Goal of the exercise
What lines below hold the string "Lungomare"? Copy them all.

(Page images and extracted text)
== == ==

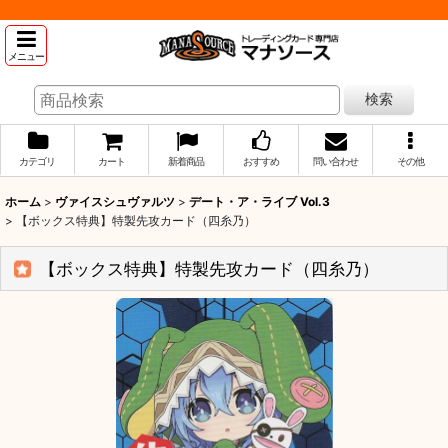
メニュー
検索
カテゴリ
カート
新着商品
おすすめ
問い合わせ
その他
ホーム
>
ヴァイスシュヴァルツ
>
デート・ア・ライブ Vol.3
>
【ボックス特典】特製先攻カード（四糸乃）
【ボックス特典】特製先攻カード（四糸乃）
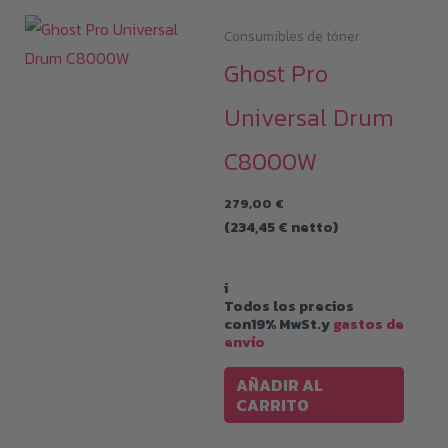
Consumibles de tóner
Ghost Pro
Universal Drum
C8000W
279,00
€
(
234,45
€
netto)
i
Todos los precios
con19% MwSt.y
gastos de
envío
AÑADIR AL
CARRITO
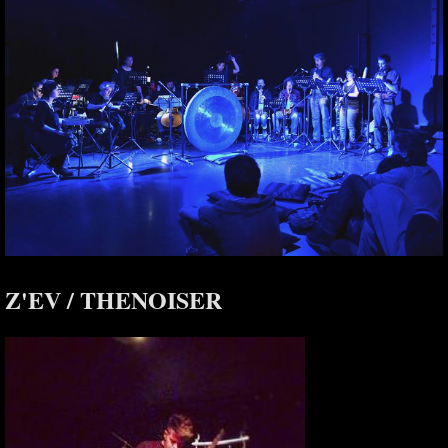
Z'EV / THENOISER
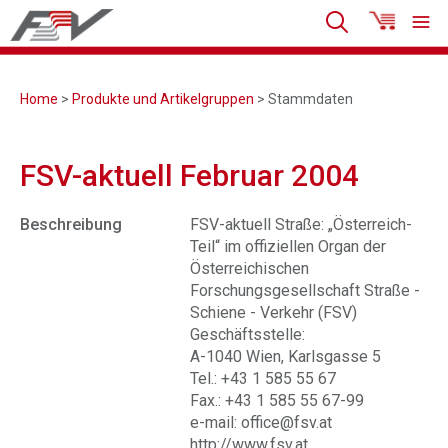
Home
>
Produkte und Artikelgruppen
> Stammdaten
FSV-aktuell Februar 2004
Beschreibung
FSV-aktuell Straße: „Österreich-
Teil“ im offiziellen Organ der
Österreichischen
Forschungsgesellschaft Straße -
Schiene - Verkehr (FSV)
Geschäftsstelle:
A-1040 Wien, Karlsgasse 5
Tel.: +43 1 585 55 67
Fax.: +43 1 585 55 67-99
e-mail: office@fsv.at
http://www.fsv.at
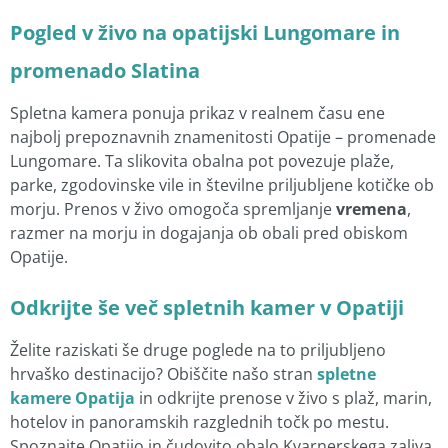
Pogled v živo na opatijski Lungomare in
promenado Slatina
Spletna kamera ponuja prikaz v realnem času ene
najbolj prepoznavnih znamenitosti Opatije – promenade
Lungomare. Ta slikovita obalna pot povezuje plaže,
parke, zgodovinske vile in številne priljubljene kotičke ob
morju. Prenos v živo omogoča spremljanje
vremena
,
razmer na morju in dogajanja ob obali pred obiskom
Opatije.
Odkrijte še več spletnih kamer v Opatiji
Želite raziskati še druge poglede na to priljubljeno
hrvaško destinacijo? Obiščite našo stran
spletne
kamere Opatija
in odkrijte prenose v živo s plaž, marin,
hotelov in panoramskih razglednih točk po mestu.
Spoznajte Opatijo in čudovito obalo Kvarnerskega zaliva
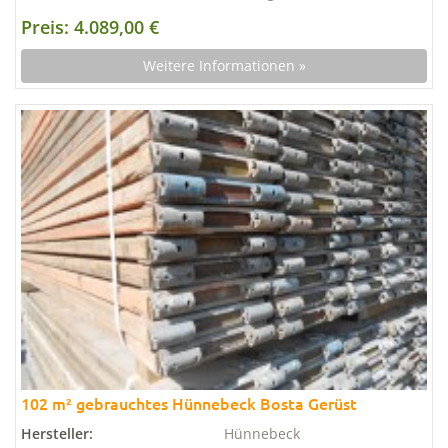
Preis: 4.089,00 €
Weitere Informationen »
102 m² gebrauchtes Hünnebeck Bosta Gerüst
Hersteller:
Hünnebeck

== == ==

Response to the exercise
Pogled v živo na opatijski Lungomare in
Lungomare. Ta slikovita obalna pot povezuje plaže,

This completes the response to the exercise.